# Last will and testament.....



## daveomak (Feb 21, 2022)

*
    John lived all his life in the Florida Keys and is on his deathbed and knows the end is near. His nurse, his wife, his daughter and two sons are with him. He asks for two witnesses to be present, and a camcorder be in place to record his last wishes and when all is ready, he begins to speak:
"My son, Doug, I want you to take the Ocean Reef houses."

"My daughter Kelly, you take the apartments between mile markers 100 and Tavernier."

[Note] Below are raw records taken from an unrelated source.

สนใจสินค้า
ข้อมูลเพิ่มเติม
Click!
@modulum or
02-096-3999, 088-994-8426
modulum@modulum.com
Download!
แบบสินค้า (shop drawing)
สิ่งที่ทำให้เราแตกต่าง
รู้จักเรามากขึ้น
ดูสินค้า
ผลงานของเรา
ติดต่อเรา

"My son, Kevin, I want you to take the offices over in the Marathon Government Center."

"Cathy, my dear wife, please take all the residential buildings on the bay side on Blackwater Sound."

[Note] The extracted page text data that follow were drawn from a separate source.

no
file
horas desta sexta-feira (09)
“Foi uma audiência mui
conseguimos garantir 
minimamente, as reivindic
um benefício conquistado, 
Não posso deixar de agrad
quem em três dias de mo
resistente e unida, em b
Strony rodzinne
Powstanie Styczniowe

The nurse and witnesses are blown away as they did not realize his extensive holdings, and as John slips away, the nurse says, "Your husband must have been such a hard-working man to have accumulated all this property."

The wife replies, "The asshole had a paper route."*


----------



## schlotz (Feb 22, 2022)

Argh!!!!!


----------



## yankee2bbq (Feb 22, 2022)

Good one!


----------



## JLeonard (Feb 22, 2022)

Thats a great one!
Jim


----------



## MJB05615 (Feb 22, 2022)

LMAO!  Good one Dave.


----------



## Brokenhandle (Feb 22, 2022)

That's funny!

Ryan


----------



## sawhorseray (Feb 22, 2022)

Love it, good one Dave! RAY


----------



## Bearcarver (Feb 22, 2022)

Good one Dave!!!
I never even heard it before!
Thanks!

Bear


----------



## bauchjw (Feb 22, 2022)

Too funny!


----------



## 912smoker (Feb 22, 2022)

HAHAHAHAHA good one !

Keith


----------



## GaryHibbert (Feb 22, 2022)

HaHA!!!  So much for the heirs
Gary.


----------



## pit 4 brains (Apr 17, 2022)

I couldn't think of anything more useless to pass on to someone. Thanks Dave !


----------